Paula Sims was charged with killing Heather by suffocation. She was convicted of murder on February 2, 1990, and sentenced to life in prison without parole. See Figure 3.

Photograph of a ledger page with indented writing. Special photographic techniques can be used to enhance indented writing (top) using side lighting and special film.

Enlarged photograph of the ledger page that shows the apparent bank robbery note that was produced from the indented paper, which may link an individual to the note given during the robbery.
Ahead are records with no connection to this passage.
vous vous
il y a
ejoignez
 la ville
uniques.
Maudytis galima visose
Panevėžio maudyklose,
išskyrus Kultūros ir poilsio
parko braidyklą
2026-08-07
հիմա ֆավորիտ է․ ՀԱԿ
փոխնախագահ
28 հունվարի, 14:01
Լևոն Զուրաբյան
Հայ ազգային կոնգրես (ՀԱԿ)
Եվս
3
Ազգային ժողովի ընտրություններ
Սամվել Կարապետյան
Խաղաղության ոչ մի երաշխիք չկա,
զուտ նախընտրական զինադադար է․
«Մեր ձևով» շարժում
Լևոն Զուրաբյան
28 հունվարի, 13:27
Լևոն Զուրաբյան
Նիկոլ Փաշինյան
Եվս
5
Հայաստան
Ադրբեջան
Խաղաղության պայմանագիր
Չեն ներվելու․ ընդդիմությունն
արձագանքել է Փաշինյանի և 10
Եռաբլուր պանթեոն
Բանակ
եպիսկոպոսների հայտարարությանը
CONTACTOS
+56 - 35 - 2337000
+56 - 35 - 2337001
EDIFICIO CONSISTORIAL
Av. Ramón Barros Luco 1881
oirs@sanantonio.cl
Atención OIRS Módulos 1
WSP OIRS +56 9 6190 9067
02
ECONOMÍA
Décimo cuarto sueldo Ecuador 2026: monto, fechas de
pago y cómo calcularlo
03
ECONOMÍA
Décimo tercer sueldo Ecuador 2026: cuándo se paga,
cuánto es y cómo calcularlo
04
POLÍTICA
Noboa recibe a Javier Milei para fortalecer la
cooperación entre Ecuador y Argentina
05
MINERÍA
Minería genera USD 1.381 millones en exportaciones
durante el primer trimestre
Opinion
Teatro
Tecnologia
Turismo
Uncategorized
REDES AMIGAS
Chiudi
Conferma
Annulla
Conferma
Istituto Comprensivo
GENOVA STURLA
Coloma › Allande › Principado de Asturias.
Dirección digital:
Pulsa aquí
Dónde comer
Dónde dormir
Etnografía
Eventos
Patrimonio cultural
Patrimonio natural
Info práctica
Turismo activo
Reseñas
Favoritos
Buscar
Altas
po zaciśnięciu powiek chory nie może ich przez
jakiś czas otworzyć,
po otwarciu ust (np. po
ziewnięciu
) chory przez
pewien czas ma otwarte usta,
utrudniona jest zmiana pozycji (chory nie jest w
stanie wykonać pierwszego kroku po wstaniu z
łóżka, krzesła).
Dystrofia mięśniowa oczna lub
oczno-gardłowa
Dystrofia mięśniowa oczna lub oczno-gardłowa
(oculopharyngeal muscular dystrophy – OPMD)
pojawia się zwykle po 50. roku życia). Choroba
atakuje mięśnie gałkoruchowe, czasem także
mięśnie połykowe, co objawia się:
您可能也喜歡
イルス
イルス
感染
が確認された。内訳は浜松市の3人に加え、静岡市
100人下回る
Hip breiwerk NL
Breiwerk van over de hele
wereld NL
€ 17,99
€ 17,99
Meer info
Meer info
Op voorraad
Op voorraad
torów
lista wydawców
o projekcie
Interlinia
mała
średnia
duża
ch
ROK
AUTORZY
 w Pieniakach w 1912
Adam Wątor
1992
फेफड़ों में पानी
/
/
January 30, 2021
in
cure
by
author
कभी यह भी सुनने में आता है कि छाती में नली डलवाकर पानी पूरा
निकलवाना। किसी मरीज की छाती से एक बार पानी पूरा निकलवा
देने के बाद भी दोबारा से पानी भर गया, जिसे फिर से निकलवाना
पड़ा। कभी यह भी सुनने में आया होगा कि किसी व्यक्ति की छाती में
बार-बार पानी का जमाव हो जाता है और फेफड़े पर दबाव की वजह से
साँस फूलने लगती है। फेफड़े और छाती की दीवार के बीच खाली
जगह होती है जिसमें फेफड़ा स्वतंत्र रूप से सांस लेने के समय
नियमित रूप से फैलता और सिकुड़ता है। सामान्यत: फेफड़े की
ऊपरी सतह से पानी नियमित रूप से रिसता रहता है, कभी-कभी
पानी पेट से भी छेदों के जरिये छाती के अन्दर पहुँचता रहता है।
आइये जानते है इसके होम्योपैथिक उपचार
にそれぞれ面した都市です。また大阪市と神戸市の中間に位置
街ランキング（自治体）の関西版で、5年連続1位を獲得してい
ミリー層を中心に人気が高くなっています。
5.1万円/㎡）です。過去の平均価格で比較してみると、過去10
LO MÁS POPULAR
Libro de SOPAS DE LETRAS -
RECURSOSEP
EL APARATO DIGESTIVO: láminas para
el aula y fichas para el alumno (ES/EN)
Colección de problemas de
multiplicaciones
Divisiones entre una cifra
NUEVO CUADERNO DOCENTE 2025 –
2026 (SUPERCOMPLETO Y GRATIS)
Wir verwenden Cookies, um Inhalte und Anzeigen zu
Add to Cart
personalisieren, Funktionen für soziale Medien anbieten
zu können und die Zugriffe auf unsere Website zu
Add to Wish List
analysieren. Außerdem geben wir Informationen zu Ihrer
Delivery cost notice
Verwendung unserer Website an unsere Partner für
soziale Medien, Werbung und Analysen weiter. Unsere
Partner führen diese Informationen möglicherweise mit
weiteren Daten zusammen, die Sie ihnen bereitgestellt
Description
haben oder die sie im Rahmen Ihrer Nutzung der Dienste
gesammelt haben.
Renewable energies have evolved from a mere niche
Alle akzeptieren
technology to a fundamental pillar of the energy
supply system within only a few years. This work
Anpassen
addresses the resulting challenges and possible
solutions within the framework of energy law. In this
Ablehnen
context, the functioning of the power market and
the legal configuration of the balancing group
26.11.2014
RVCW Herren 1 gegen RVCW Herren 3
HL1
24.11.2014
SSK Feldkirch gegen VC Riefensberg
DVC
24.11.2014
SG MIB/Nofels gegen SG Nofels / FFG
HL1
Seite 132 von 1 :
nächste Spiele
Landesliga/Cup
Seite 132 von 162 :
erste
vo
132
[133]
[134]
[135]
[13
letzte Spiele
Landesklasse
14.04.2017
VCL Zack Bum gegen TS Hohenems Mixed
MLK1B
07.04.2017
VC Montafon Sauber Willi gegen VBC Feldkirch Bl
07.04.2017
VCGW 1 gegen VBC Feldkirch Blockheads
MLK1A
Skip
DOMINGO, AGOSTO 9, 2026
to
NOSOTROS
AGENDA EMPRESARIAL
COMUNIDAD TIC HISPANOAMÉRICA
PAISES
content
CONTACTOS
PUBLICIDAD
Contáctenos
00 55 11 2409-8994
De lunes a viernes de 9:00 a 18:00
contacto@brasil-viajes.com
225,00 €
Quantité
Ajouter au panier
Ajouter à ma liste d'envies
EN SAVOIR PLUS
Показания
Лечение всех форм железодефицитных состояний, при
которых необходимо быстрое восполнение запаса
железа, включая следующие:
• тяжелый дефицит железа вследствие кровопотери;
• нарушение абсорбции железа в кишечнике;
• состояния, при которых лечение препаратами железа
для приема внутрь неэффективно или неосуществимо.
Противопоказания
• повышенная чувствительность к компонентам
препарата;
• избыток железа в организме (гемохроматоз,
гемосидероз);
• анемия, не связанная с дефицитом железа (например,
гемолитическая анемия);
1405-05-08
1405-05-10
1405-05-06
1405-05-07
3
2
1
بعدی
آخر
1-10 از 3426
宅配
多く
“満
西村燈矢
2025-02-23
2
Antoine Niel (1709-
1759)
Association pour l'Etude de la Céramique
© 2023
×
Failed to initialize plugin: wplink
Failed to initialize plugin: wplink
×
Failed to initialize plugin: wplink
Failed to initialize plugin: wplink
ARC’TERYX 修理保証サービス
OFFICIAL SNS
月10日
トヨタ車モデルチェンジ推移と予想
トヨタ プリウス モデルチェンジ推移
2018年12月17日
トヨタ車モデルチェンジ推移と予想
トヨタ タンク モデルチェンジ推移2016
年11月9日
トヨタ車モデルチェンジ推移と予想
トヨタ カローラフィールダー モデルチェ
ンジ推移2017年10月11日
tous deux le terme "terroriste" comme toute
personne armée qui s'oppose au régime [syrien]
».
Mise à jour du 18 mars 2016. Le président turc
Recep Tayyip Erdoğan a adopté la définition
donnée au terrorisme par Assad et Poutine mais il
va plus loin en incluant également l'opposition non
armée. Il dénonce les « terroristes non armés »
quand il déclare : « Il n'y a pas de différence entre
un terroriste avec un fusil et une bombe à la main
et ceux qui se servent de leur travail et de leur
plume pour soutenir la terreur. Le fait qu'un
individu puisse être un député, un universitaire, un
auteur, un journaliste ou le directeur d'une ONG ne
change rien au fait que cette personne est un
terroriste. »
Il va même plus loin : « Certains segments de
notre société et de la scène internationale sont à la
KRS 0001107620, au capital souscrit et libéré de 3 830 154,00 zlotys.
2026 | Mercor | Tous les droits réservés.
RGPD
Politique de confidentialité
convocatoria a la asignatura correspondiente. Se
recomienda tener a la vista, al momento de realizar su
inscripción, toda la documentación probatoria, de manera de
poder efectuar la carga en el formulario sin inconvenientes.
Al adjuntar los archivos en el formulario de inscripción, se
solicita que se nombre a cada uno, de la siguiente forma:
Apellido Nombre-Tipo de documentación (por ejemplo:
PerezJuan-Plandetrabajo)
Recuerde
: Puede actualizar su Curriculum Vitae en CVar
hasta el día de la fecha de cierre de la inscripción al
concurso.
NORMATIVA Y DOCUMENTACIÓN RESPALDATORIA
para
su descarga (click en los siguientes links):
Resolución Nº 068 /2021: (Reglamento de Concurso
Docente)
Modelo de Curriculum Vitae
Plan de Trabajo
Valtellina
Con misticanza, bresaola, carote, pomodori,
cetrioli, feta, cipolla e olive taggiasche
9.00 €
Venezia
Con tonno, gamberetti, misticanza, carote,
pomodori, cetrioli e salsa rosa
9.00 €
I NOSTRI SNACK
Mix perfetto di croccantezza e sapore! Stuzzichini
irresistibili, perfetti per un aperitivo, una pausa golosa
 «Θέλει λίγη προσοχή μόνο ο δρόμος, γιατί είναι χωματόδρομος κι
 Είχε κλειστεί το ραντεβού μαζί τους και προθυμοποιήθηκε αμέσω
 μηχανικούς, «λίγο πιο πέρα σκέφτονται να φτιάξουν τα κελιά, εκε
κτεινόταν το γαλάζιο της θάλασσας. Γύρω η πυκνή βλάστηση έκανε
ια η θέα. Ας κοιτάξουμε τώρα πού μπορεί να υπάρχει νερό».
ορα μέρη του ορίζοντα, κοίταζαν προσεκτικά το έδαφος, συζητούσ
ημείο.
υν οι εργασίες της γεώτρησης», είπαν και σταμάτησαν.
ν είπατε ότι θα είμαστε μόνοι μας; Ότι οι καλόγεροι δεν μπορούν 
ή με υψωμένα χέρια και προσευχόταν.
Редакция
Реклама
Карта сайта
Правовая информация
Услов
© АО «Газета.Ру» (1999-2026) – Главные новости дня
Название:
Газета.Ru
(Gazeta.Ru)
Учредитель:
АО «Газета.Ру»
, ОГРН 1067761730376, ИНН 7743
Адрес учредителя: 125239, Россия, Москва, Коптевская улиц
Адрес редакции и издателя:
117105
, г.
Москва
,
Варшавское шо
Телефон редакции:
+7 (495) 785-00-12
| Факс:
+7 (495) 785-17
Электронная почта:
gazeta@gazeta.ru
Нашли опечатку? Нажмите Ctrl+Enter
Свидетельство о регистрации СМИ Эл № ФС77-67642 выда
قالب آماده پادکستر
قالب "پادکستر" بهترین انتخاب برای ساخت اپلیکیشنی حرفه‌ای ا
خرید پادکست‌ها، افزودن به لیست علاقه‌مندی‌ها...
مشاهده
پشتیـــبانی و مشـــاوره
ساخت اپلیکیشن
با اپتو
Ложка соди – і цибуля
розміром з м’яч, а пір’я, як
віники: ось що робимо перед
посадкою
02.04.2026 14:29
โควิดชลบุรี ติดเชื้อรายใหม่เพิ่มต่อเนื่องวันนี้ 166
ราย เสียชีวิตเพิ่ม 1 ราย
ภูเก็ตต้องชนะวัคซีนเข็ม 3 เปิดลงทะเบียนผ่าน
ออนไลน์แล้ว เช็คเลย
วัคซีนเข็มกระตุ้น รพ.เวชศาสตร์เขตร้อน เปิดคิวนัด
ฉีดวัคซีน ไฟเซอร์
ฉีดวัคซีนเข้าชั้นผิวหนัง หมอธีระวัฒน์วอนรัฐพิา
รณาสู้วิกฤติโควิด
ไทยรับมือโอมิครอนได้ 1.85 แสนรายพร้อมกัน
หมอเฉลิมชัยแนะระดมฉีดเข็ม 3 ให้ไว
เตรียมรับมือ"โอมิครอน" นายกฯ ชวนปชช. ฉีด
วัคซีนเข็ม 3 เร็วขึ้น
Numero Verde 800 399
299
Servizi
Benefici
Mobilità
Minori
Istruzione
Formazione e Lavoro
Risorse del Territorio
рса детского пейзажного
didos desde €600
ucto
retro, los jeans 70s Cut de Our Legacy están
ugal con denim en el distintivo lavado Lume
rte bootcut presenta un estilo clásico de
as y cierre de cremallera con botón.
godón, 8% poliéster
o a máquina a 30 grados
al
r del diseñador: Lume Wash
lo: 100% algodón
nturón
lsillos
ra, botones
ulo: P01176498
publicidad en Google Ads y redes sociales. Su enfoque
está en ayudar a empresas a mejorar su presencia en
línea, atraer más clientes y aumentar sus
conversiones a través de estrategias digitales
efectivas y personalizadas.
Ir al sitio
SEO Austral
Figure 1. Special photographic techniques can be used to enhance indented writing (top) using side lighting and special film. The second photograph shows the apparent bank robbery note that was produced from the indentations in the paper, which may link an individual to the note given during the robbery.

Photographic images of shredded paper produced using the VSC2000 and ambient white light. The shreds have differing luminescent intensities that may help the examiner sort the pieces.

Figure 2. Image of shredded paper produced in ultraviolet radiation using the VSC2000 (right) and under ambient white light (left). Notice how the shreds have differing luminescent intensities that may help the examiner sort the pieces. Click the image for a larger version.

Trash bags from the Sims' household

Comparison of trash bags.

Comparison of machine marks on trash bags

Figure 3.
Photographs from the Heather Lee Sims murder investigation: trash bags from the Sims’ household (top); comparison of trash bags (middle); and machine marks on trash bags (bottom).


Comparison Examinations

Evaluations and comparisons of questioned (unknown origin) and known materials comprise the second type of examination conducted by FBI questioned document examiners. Comparisons are conducted on handwriting, hand printing, typewriting, and typewriter components including typewriter ribbons and elements. Less frequently, comparisons of photocopies, facsimiles, printers and printing processes, checkwriters, dry seals or stamps (rubber or similar types), and other items of evidence are requested.


Handwriting Comparisons
The majority of the cases handled by the QDU involve handwriting. Although not all handwriting is identifiable to a specific writer or writers, the examination of handwriting characteristics can sometimes result in determining the origin or authenticity of said questioned writing. Traits such as age, sex, personality, or intent cannot be determined from handwriting examinations.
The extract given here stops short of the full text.